SCI is traumatic to both patients and their family and friends. Everyone, including the patient, may feel frightened, anxious, confused, and even numb. It is common, at first, to feel both relief that the patient is still alive following the injury, and shock at the implications of the injury. From the beginning, it is important for everyone to ask members of the Rehab Team any and all questions they may have. The more everyone understands about SCI, the less afraid everyone will be.

 

THE GRIEVING PROCESS

     SCI can be so traumatic that most patients and their families and friends go through the four stages of the grieving process. Each stage is normal and necessary to experience before progressing to the next stage and completing the process.
 

Stage 1: Denial is a common way of coping in the beginning.
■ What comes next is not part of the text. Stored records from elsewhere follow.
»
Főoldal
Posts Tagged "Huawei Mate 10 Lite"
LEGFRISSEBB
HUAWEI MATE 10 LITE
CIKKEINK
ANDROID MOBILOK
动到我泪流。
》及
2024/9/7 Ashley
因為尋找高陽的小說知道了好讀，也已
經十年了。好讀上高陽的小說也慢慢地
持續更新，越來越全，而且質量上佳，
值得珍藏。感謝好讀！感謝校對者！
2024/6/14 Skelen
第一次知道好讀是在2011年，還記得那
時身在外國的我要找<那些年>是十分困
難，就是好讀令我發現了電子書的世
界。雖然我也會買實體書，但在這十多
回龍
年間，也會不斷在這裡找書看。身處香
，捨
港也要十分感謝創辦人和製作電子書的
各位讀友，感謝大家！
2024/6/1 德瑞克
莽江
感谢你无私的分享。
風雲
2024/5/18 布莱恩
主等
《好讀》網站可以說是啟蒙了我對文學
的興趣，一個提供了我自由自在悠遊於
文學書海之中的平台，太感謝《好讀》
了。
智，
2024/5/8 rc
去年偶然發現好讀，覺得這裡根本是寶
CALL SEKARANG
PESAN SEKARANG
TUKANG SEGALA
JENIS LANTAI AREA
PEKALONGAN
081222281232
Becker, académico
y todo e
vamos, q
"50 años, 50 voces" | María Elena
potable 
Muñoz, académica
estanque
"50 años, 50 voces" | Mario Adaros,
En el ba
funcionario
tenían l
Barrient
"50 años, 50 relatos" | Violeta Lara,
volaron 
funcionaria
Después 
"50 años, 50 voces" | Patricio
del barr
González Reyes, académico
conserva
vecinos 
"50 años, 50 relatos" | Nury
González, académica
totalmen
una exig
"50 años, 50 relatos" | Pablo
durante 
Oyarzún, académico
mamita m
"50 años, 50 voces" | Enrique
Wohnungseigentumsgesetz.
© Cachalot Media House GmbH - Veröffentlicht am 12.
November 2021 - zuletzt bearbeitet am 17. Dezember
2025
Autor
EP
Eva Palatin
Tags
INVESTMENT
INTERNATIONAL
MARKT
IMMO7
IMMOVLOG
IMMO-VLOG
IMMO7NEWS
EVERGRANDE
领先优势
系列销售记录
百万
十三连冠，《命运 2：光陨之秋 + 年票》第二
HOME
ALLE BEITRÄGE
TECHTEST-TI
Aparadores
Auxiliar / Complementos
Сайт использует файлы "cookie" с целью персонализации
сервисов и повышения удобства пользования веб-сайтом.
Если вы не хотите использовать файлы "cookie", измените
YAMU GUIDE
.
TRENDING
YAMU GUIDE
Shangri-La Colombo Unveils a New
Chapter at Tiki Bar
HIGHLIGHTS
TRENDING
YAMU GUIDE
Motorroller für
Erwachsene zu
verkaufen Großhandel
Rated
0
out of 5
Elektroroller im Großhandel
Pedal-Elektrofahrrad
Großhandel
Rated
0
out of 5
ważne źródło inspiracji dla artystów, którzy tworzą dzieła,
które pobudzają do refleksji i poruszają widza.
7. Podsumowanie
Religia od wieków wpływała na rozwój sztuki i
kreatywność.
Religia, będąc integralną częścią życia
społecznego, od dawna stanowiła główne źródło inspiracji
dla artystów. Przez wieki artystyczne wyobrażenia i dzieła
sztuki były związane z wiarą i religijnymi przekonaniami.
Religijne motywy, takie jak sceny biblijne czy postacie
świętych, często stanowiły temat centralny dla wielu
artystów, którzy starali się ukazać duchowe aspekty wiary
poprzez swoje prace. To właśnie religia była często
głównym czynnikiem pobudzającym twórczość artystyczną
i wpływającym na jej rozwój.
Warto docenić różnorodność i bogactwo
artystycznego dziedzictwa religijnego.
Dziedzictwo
Many people try to deny the seriousness and permanency of SCI, but remaining in this stage can slow down or prevent rehabilitation.

Stage 2: Anger and Frustration is also common among patients and their families. They see themselves as victims and are hostile to others because they are seen as having caused the injury and/or unable to "fix" it. The more everyone learns about SCI and works with other members of the Rehab Team, the better everyone can deal with these feelings.
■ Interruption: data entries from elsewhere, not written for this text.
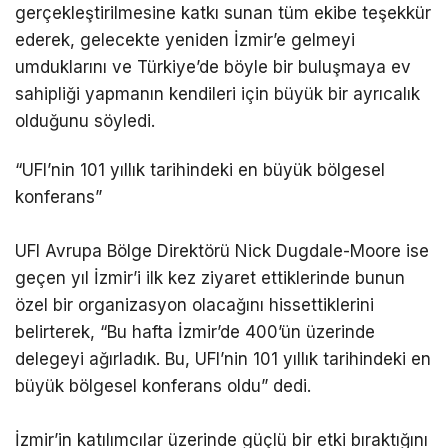
gerçekleştirilmesine katkı sunan tüm ekibe teşekkür
ederek, gelecekte yeniden İzmir’e gelmeyi
umduklarını ve Türkiye’de böyle bir buluşmaya ev
sahipliği yapmanın kendileri için büyük bir ayrıcalık
olduğunu söyledi.
“UFI’nin 101 yıllık tarihindeki en büyük bölgesel
konferans”
UFI Avrupa Bölge Direktörü Nick Dugdale-Moore ise
geçen yıl İzmir’i ilk kez ziyaret ettiklerinde bunun
özel bir organizasyon olacağını hissettiklerini
belirterek, “Bu hafta İzmir’de 400’ün üzerinde
delegeyi ağırladık. Bu, UFI’nin 101 yıllık tarihindeki en
büyük bölgesel konferans oldu” dedi.
İzmir’in katılımcılar üzerinde güçlü bir etki bıraktığını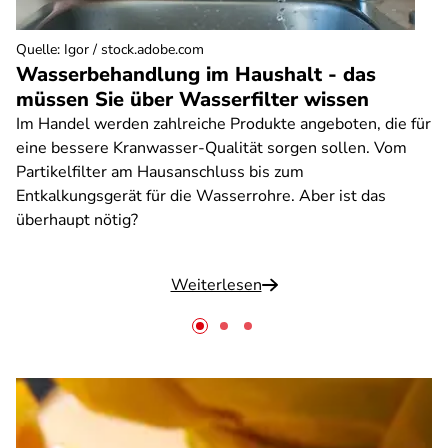
Quelle
:
Igor / stock.adobe.com
Wasserbehandlung im Haushalt - das
müssen Sie über Wasserfilter wissen
Im Handel werden zahlreiche Produkte angeboten, die für
eine bessere Kranwasser-Qualität sorgen sollen. Vom
Partikelfilter am Hausanschluss bis zum
Entkalkungsgerät für die Wasserrohre. Aber ist das
überhaupt nötig?
Weiterlesen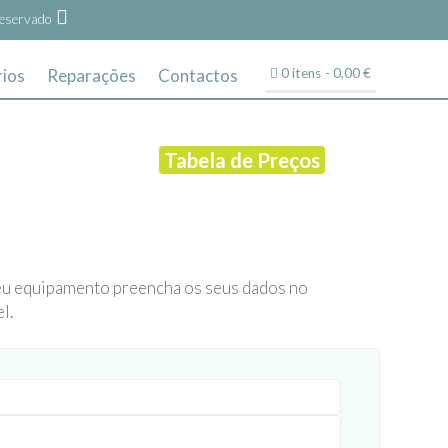
eservado
ios
Reparações
Contactos
0 itens
0,00 €
Tabela de Preços
eu equipamento preencha os seus dados no
l.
Stage 3: Depression and Withdrawal can follow feelings of anger and frustration. As patients and their families learn about and how to cope with SCI, they may become withdrawn from others in their community and experience loneliness and isolation as a result. It is very important for patients to seek out and join peer groups of positively-oriented SCI patients, and for families to seek out and join support groups.

Stage 4: Adaptation occurs as patients and their families come to understand and accept what cannot be changed or "fixed". As everyone adapts, the highest possible quality of life becomes possible for all.
 

Remember:

  • Be involved and supportive in every stage of the rehabilitation process of your loved one. Even the best medical care is incomplete without your loving concern and encouragement.
  • Learn as much as you can about your loved one's care and therapy.
  • Do not be afraid to ask for and accept realistic help from others, especially with the "little things" like picking something up at the store or fixing a meal.
  • Do not keep everything inside. Each family member needs someone they can talk to, such as a member of the clergy, a social worker, a friend or a professional counselor, and someone they can turn to when they are having problems, such as a member of the Rehab Team or a support group.
  • Always be honest, open, and patient with your loved one.